E’ importante, mi sembra un modo di restituire qualcosa a persone e artisti di cui ho grande stima, che hanno lasciato tanto per la mia crescita, ma che magari non si sono trovate nel posto giusto nel momento giusto. Sono affascinato dai talenti incompresi e nascosti, Sottobosco nasce per questo, per scovarli e dargli spazio. Aria fresca, invece, nasce con l’obiettivo di farli crescere e fiorire, anzi, di crescere e fiorire tutti e tutte assieme. Sto vedendo amici che gravitano attorno alle nostre situazioni, parlo anche di Ivreatronic, appassionarsi, iniziare a sperimentare e giocare con la musica, ed è davvero una gioia, il motivo per cui facciamo tutto ciò.

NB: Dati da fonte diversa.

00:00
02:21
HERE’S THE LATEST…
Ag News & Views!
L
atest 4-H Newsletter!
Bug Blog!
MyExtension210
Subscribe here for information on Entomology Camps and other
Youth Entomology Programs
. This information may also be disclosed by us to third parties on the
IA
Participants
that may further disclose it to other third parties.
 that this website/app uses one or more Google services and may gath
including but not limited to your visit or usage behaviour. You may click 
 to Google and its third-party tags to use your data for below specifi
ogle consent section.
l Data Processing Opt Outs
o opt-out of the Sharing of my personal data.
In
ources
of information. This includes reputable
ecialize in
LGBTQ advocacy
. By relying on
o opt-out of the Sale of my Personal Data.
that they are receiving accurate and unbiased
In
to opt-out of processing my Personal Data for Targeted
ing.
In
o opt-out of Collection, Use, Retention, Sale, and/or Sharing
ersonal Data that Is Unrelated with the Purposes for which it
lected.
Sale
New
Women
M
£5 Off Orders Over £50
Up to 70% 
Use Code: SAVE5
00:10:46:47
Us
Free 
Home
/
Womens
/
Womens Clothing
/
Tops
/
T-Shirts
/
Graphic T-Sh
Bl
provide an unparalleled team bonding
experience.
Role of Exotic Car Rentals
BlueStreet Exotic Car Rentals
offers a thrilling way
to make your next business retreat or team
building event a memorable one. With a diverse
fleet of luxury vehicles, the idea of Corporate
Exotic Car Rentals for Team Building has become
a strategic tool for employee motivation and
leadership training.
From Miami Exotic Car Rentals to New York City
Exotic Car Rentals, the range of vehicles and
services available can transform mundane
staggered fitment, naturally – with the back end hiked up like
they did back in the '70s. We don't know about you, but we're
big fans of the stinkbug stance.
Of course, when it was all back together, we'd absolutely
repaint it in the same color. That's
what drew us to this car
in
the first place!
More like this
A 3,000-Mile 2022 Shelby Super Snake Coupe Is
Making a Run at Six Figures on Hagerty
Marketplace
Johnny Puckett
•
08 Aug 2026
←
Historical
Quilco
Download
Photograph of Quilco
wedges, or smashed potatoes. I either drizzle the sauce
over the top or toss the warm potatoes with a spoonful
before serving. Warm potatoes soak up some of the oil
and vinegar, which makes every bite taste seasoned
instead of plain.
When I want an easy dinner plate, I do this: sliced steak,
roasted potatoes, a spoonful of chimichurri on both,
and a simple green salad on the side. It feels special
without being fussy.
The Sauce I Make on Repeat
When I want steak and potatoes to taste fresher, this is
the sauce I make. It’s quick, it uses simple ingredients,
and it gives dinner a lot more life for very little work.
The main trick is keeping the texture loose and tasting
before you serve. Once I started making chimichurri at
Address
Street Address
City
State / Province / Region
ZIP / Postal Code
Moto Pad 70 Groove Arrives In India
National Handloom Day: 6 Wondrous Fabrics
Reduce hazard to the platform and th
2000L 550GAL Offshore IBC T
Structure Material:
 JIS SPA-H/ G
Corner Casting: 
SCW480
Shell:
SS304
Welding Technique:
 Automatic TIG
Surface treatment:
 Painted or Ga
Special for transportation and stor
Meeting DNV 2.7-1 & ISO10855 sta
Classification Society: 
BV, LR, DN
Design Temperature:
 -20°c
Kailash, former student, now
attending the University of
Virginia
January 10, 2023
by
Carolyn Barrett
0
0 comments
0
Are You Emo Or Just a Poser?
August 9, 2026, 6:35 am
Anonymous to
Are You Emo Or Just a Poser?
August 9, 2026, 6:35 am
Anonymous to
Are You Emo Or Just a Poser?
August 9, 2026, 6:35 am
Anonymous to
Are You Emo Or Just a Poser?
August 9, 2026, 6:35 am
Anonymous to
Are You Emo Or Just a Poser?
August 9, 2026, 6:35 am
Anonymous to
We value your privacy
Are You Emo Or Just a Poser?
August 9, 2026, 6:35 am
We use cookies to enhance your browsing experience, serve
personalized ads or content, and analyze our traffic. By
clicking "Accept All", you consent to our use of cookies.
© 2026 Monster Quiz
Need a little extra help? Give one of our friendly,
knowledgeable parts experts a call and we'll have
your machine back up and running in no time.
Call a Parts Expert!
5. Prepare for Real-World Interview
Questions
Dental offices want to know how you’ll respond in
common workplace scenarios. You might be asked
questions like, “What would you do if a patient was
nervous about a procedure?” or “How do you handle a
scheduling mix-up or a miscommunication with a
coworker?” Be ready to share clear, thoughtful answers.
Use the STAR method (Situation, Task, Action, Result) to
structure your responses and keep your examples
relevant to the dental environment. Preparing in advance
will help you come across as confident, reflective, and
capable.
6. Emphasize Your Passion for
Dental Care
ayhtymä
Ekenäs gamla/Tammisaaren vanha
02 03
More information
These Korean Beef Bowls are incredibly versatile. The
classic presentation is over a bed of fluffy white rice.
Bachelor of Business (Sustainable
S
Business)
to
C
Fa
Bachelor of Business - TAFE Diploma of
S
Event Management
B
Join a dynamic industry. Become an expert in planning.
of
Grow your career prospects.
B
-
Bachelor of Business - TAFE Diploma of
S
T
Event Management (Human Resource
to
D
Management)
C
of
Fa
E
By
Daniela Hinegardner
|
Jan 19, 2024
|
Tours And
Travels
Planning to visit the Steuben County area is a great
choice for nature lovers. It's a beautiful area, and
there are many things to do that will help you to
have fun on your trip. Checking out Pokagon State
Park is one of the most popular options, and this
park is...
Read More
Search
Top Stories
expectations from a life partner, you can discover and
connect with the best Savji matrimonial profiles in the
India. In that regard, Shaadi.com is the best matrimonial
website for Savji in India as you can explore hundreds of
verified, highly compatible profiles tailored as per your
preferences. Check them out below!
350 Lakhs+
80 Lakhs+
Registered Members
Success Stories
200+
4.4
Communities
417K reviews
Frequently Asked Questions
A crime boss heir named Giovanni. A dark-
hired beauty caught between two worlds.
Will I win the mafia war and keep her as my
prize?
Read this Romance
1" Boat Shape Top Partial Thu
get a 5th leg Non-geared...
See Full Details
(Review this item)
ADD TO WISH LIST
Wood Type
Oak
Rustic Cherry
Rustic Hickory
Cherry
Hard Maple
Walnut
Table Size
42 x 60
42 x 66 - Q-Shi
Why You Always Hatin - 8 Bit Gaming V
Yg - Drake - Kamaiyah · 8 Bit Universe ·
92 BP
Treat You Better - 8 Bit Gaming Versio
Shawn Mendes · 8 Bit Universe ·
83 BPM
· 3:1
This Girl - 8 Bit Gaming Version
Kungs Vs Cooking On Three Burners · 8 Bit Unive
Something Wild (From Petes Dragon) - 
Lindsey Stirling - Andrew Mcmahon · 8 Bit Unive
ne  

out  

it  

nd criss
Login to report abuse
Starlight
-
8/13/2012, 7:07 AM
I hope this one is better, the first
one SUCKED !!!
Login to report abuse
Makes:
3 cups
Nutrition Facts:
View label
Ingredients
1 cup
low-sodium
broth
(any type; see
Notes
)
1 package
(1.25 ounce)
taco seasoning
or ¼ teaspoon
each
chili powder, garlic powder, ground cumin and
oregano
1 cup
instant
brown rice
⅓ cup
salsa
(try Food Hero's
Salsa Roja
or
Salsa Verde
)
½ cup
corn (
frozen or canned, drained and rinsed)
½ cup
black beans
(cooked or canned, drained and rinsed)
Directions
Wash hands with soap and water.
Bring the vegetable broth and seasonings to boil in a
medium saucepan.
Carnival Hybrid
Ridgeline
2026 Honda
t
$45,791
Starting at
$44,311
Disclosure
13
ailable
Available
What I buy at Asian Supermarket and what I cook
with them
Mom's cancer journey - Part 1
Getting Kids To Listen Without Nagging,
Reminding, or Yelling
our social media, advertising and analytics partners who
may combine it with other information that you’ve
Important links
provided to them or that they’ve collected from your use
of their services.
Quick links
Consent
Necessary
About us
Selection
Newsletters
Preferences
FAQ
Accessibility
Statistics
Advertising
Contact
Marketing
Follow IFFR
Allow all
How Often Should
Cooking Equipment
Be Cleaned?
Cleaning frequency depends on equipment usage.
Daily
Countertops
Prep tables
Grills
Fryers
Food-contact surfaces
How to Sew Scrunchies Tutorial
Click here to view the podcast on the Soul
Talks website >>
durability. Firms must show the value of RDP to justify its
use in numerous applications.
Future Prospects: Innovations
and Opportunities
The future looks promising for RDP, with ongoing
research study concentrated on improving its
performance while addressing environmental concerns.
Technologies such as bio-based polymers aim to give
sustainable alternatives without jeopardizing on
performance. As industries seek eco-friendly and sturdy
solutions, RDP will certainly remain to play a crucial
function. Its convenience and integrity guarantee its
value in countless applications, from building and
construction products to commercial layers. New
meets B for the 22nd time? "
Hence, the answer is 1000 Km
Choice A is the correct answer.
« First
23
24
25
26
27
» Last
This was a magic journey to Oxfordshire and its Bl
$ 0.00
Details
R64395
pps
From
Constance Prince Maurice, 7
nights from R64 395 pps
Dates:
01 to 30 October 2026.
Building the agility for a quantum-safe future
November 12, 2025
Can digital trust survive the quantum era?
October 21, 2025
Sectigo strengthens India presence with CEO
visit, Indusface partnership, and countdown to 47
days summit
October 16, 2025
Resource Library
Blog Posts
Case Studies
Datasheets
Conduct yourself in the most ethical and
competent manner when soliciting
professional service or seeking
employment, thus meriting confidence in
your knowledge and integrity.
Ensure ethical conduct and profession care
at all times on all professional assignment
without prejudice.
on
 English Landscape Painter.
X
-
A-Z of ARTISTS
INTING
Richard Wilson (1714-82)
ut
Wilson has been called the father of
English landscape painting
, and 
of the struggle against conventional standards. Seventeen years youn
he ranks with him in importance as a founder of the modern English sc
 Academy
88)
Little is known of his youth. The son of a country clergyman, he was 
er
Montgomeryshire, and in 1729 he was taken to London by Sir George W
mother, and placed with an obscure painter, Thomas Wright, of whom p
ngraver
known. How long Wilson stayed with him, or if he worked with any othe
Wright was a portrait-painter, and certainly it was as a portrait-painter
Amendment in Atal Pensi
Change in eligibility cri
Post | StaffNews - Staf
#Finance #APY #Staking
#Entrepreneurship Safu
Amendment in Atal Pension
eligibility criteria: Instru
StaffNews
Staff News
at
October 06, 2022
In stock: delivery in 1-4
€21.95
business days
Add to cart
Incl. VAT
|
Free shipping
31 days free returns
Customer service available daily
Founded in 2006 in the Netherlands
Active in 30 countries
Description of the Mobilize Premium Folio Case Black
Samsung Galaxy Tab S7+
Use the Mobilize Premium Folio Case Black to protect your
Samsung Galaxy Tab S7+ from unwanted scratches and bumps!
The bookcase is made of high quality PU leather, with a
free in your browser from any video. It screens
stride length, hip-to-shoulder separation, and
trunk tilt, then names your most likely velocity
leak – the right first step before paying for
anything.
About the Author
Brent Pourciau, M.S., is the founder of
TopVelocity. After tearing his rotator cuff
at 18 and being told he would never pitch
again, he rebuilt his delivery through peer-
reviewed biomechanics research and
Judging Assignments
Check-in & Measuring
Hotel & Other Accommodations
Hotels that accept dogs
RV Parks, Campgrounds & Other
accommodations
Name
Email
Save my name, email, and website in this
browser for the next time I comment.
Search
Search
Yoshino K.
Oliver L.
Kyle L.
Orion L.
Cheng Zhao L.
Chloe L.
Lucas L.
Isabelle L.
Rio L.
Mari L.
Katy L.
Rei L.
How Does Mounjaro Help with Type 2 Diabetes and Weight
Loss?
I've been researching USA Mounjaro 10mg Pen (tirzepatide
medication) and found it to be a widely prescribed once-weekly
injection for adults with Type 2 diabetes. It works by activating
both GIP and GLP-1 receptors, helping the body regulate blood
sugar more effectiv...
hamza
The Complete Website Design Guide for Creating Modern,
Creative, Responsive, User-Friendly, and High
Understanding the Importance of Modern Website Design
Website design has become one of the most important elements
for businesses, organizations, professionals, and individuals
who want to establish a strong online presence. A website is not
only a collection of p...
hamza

Alcuni di noi hanno potuto sperimentare il clima in cui ci si immerge durante Aria Fresca o nelle feste di Ivreatronic. Ci si ritrova in un’atmosfera di non giudizio, di serenità, libertà e rispetto reciproco per le modalità con le quali ognuno sente di voler vivere la situazione. Come si crea un ambiente con queste caratteristiche e cosa possiamo fare tutti per favorirlo?


Provando a realizzare quello che sarebbe il party ideale in cui noi, da clubber, vorremmo partecipare. Provando a trovare soluzioni per far sentire le persone a loro agio.

Che legame ha, se ce l’ha, la tua musica con il luogo in cui vivi?


Un legame molto forte. 
Ti spiego il perchè. Analizzando i progetti musicali che più mi hanno appassionato negli anni, come ad esempio i Kraftwerk o l’Electro di Detroit, riuscivo a cogliere la perfetta connessione tra la musica e i luoghi in cui era stata creata: si tratta di unicità, connessione e coerenza.
Allora mi son chiesto: come dovrebbe essere la musica del posto in cui vivo? Che vibrazioni dovrebbe avere, che cosa dovrebbe evocare in me? Nel tempo mi sono abbastanza fatto un’idea a riguardo e mi sono reso conto che questo processo fungeva da specchio facendomi identificare in certe atmosfere e frequenze. Queste ultime le trasmetto in alcune puntate di Sottobosco e provo a farlo in toto nella musica che sto iniziando a produrre. Di solito, la musica che faccio la ascolto in loop mentre cammino nel bosco, luogo in cui mi sento a casa. Lo faccio per sentire se è tutto connesso o meno.

Chiediamo sempre ai nostri ospiti di immaginarsi una telefonata verosimile o fittizia che vorrebbero fare a qualcuno di reale, difficilmente raggiungibile o immaginario. A chi la faresti e cosa vorresti dire?


Su questo tipo di domande rischio sempre di dare risposte, che dopo poco tempo mi capita di smentire. Tutti quelli che mi vengono in mente non me li immagino a parlare al telefono con uno sconosciuto. Ci son tante persone in ambito musicale che mi piacerebbe scoprire, di cui mi piacerebbe intravedere i mondi interiori, ma faccio davvero fatica a sceglierne uno. Quindi ti rispondo DIO e in chiamata starei zitto.